Pursuant to the Stock Redemption Agreement, Mechdyne has agreed to
purchase all of the shares of Mechdyne held by the Sellers in exchange
for an initial cash payment to each of the Sellers and the issuance to
each of the Sellers of a promissory note. In exchange for its shares of
Mechdyne, the Company will receive an initial cash payment of US$616,444
and a 10 year promissory note issued by Mechdyne in the principal amount
of US$3,082,222 bearing interest payable at an annual rate of 4.3%
payable quarterly.

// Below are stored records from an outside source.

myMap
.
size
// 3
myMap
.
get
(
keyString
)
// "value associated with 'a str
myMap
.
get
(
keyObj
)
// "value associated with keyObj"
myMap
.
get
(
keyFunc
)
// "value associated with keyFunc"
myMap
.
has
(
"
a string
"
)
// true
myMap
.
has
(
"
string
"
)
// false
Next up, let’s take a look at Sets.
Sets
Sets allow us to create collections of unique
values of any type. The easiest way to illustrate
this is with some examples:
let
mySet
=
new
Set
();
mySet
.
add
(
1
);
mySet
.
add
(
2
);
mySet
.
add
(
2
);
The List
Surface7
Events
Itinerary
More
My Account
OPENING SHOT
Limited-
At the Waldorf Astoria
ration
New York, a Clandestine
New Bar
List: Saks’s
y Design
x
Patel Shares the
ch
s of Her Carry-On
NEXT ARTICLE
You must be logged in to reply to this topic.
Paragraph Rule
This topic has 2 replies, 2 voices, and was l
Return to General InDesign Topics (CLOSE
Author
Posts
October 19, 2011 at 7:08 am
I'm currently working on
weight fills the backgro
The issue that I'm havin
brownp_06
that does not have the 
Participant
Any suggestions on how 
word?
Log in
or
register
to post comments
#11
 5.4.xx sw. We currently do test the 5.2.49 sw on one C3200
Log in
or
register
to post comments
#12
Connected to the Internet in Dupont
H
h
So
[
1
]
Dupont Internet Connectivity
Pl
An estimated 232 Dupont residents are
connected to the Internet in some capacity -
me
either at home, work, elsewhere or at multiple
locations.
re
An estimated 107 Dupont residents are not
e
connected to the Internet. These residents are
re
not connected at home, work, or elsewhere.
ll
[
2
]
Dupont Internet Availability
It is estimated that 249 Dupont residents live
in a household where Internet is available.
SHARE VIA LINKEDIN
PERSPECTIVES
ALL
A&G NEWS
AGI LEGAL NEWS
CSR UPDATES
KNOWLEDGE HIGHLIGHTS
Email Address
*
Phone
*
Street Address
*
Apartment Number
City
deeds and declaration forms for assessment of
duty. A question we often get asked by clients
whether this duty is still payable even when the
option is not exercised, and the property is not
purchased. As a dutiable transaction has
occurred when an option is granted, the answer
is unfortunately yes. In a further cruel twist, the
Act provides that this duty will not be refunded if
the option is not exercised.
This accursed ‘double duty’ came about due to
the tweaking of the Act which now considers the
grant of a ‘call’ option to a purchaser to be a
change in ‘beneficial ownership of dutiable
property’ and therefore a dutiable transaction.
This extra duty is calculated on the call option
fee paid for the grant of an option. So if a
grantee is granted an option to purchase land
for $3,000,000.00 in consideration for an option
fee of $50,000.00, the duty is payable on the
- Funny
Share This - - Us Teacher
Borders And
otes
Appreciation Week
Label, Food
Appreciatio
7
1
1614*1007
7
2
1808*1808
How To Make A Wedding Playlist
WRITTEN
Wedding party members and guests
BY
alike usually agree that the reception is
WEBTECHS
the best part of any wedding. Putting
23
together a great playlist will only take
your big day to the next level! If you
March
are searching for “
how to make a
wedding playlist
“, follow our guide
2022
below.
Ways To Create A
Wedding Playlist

Principal payments on the Note will be subject to
Mechdyne's annual earnings level and Mechdyne will also have a prepayment
option with no penalty.
The Company has also entered into an Asset Purchase Agreement dated
August 6, 2008 with Blairtech whereby Blairtech has agreed, immediately
following the issuance of the Note to the Company, to purchase the Note
from the Company at a discounted cash price of US$2,394,592, such
discount reflecting, among other things, the risk of default on repayment
of the Note and the risks of unfavorable changes in interest rates and
foreign exchange rates.
The shares of Mechdyne held by the Company represent substantially all of
the remaining assets of the Company. The Mechdyne disposition is an
integral part of a Plan of Arrangement proposed by the Company for the
wind-up and dissolution of the Company.